ISLAMABAD - A parliamentary committee was Monday informed that the operator of PGPC LNG Terminal 2 at Port Qasim Authority was paid $45 million fine during past nine months for its idle capacity as the terminal utilisation was only around 54 percent.

The power division is supposed to raise a demand for LNG supply since we don’t get the demand therefore against the full capacity the Pakistan GasPort Consortium Limited (PGPC) LNG Terminal 2 was underutilized and the government had to pay the charges for the idle capacity, said Managing Director Pakistan LNG Limited (PLL) Adnan Gilani while briefing the Senate Standing Committee on Petroleum.

The committee that met with Senator Mohsin Aziz in chair has called for undertaking a probe into the situation of PGPCC LNG Terminal 2 at Port Qasim Authority as to why the terminal is underutilized and why power division doesn’t give adequate demands for gas production to the terminal. The Committee expressed serious concerns as to why such a huge terminal was built and wrong assumptions about demand were made which are not being made now when the terminal is operational.

Adnan Gilani said that the terminal operator was being paid on average $7 million per month for its full capacity of about 600 million cubic feet per day (mmcfd) even though its capacity utilization was around 54 percent.

The standing committee took strong cognizance of the fact that the terminal is working at 54% of its capacity and consequently the government has so far paid 45 million dollars as idle charges for under-utilization in the nine months passed so far. The Committee was of the view that the terms of contract should be well thought out as to not put the government at a disadvantage as the other party has taken a matter of penalties for dispute resolution and huge payments to government are pending. The Committee questioned whether the plant was needed at all and has there been a mismatch in the policies of the government.

Adnan Gilani said that the second terminal was required to be completed by June 30, 2017 which it could not and required extension until September 2017. The terminal could not become operational to the extended deadline and ultimately was available for utilization on January 4, 2018. He said PLL imposed a penalty of $51 million ($30 million on first delay and $21 million for the second delay) but the terminal operator went into dispute over the penalty. He said under the agreement both sides appointed representatives to settle the dispute but continued with routine operations and payments including full capacity payments as per contract.

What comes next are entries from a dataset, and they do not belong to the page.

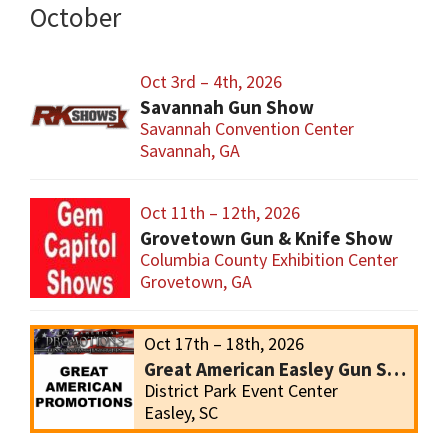
October
Oct 3rd – 4th, 2026
Savannah Gun Show
Savannah Convention Center
Savannah, GA
Oct 11th – 12th, 2026
Grovetown Gun & Knife Show
Columbia County Exhibition Center
Grovetown, GA
Oct 17th – 18th, 2026
Great American Easley Gun Show
District Park Event Center
Easley, SC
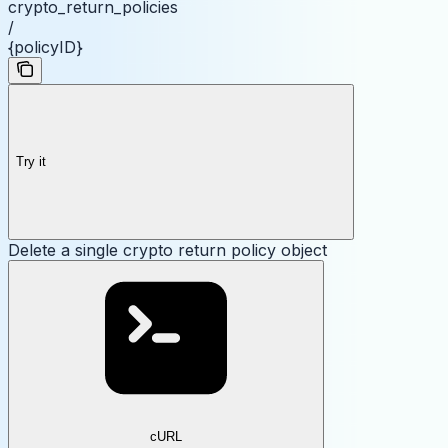
crypto_return_policies
/
{policyID}
Try it
Delete a single crypto return policy object
cURL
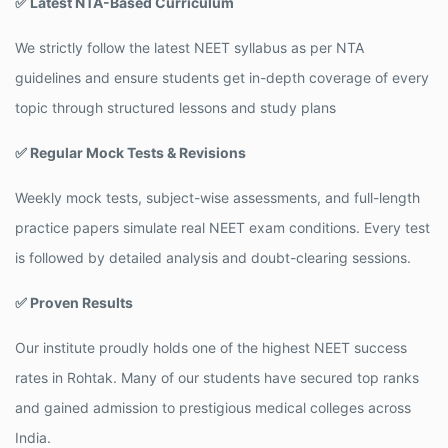
✅ Latest NTA-Based Curriculum
We strictly follow the latest NEET syllabus as per NTA
guidelines and ensure students get in-depth coverage of every
topic through structured lessons and study plans
✅ Regular Mock Tests & Revisions
Weekly mock tests, subject-wise assessments, and full-length
practice papers simulate real NEET exam conditions. Every test
is followed by detailed analysis and doubt-clearing sessions.
✅ Proven Results
Our institute proudly holds one of the highest NEET success
rates in Rohtak. Many of our students have secured top ranks
and gained admission to prestigious medical colleges across
India.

Chief PLL said that the government representative of the law ministry on dispute resolution resigned in April owing to his engagements with international arbitrations and the law ministry has not yet appointed his replacement.

Senator Mohsin Aziz said an influential and powerful terminal operator was being made full payments for half capacity utilization while amounts recoverable from him had been put into a long dispute resolution route.

Senator Shamim Afridi wondered why the government side was entering into one-sided contracts under which it was bound to pay for capacity not utilized for a project. He said while the country could ill-afford even a dollar loss at this critical stage, large amounts remained un-recovered.

Chairperson of Oil & Gas Regulatory Authority (Ogra) Uzma Adil told the committee that the regulator earlier decided to charge lower capacity payment on terminal in tariff but was compelled to pass on full charges under a decision of the ECC. On her suggestion, the committee agreed to have a cost benefit analysis of the use of furnace oil or LNG in power generation through an independent consultant.

The committee desired hiring an independent consultant to determine if the second LNG terminal was really required and questioned why power sector was still using furnace oil instead of LNG if the later was cheaper.

The Committee also took up details of loans taken by PSO in local and foreign exchange from banks and details of pending inquiries by external agencies against PSO officials. The Committee members were told that PSO has as of today receivables amounting to 240 billion rupees and if the power sector makes its payments on time then PSO would not need to take loans to continue its operations. The Committee recommended timely payments to PSO by the power sector. PSO was also asked to hold an inquiry into fake lubricants being sold in the name of PSO. Expedition of inquiries and bringing them to a logical end was also recommended by the Committee. He said that the PSO earning during the current year is Rs 15 billion.

Regarding the matter of lorries carrying oil, the Committee noted with contribution from OGRA that any and all containers with oil and petroleum products should be given clearance to move only if they are NHA compliant, have explosives clearing certificate and are weight compliant also and if any untoward incident occurs action will be taken against the concerned oil management company.

The meeting was held under the chairmanship of Senator Mohsin Aziz here at the Parliament House on Monday and was attended among others by Senators Sardar Muhammad Azam Khan Musakhel, Lt. Gen (R) Salahuddin Tirmizi, Shamim Afridi, Taj Muhammad Afridi, Dr. Jehanzeb Jamaldini, Bahramand Khan Tangi, Additional Secretary Petroleum, Chairperson Oil and Gas Regulatory Authority (OGRA) Uzma Adil, Managing Director Pakistan LNG Limited and other officials.